--- Exercise inputs ---
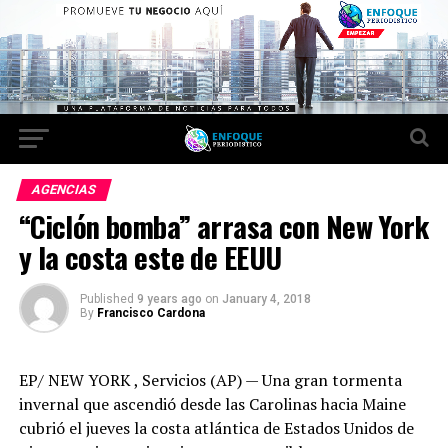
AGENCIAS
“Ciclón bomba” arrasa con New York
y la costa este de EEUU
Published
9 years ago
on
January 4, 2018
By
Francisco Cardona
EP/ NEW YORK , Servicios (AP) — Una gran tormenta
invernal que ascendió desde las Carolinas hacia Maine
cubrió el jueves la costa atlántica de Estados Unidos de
* * *
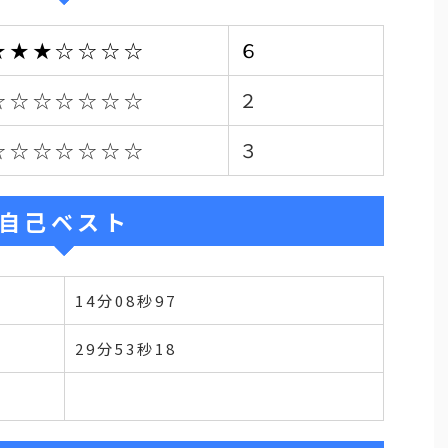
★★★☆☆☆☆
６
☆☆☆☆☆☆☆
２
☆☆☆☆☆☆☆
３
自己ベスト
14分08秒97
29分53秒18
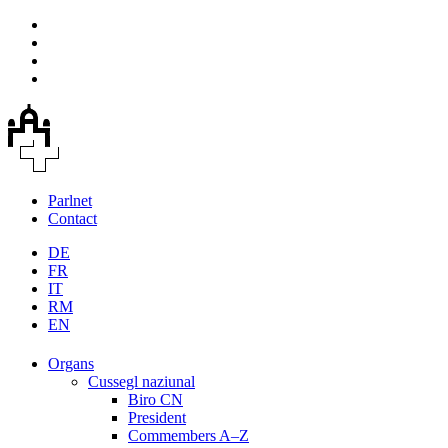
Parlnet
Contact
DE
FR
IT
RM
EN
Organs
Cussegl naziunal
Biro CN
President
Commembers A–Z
--
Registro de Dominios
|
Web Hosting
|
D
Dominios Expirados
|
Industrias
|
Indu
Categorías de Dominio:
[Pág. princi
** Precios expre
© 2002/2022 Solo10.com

--- What the task requires ---
Extract every line above containing the word "costa".

--- Your solution ---
y la costa este de EEUU
cubrió el jueves la costa atlántica de Estados Unidos de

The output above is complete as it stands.